FDA grants orphan drug designation to inecalcitol for AML

The FDA granted orphan drug designation to inecalcitol for the treatment of patients with acute myeloid leukemia, according to a press release from the drug’s manufacturer.

Inecalcitol (Hybrigenics) demonstrated in vitro and in vivo preclinical evidence of synergy with azacitidine (Vidaza, Celgene) and decitabine (Dacogen, Janssen-Cilag), two hypo-methylating anticancer drugs. This synergistic effect inhibited the growth of human AML cell lines in vitro and in vivo, prolonging survival in mice in two different experimental models of AML.

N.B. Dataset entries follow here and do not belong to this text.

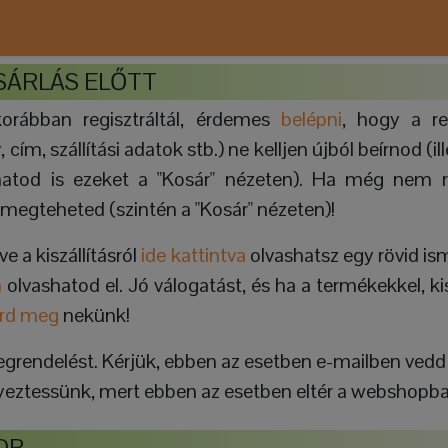
SÁRLÁS ELŐTT
orábban regisztráltál, érdemes
belépni
, hogy a re
cím, szállítási adatok stb.) ne kelljen újból beírnod (il
atod is ezeket a "Kosár" nézeten). Ha még nem re
 megteheted (szintén a "Kosár" nézeten)!
ve a kiszállításról
ide kattintva
olvashatsz egy rövid ism
a
olvashatod el. Jó válogatást, és ha a termékekkel, ki
írd meg
nekünk!
megrendelést. Kérjük, ebben az esetben e-mailben vedd 
egyeztessünk, mert ebben az esetben eltér a webshopban
OP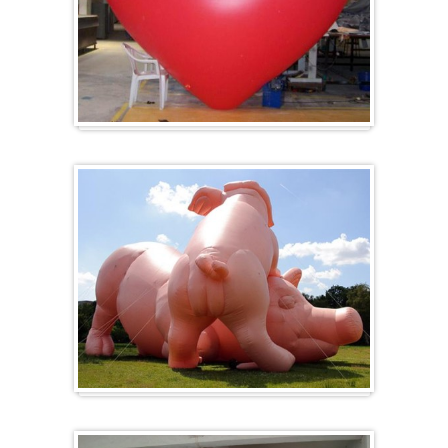
Herz-Ballon
Sonderanfertigung / Sonderanfertigung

A phase 2 clinical trial showed single-agent inecalcitol demonstrated an inhibitory effect in half of treated patients with chronic lymphocytic leukemia, according to the press release.

Enrollment is ongoing for another phase 2 clinical trial that will evaluate inecalcitol combined with imatinib (Gleevec; Novartis) in patients with CLL.

“This orphan drug designation by the FDA will make the costs of clinical development of inecalcitol in the United States eligible to the so-called orphan drug tax credit,” Remi Delansorne, PhD, CEO of Hybrigenics, said in a press release. “This incentive will substantially support our strategy to undertake a significant part of this phase 2 clinical study in the United States, where the frequency of [AML] seems to increase. This leukemia remains the blood cancer with the lowest 5-year survival rate: 25% at best.”

The FDA’s Office of Orphan Products Development grants orphan drug designation to novel drugs and biologics that are intended for the safe and effective treatment, diagnosis or prevention of rare diseases or disorders that affect fewer than 200,000 people in the United States.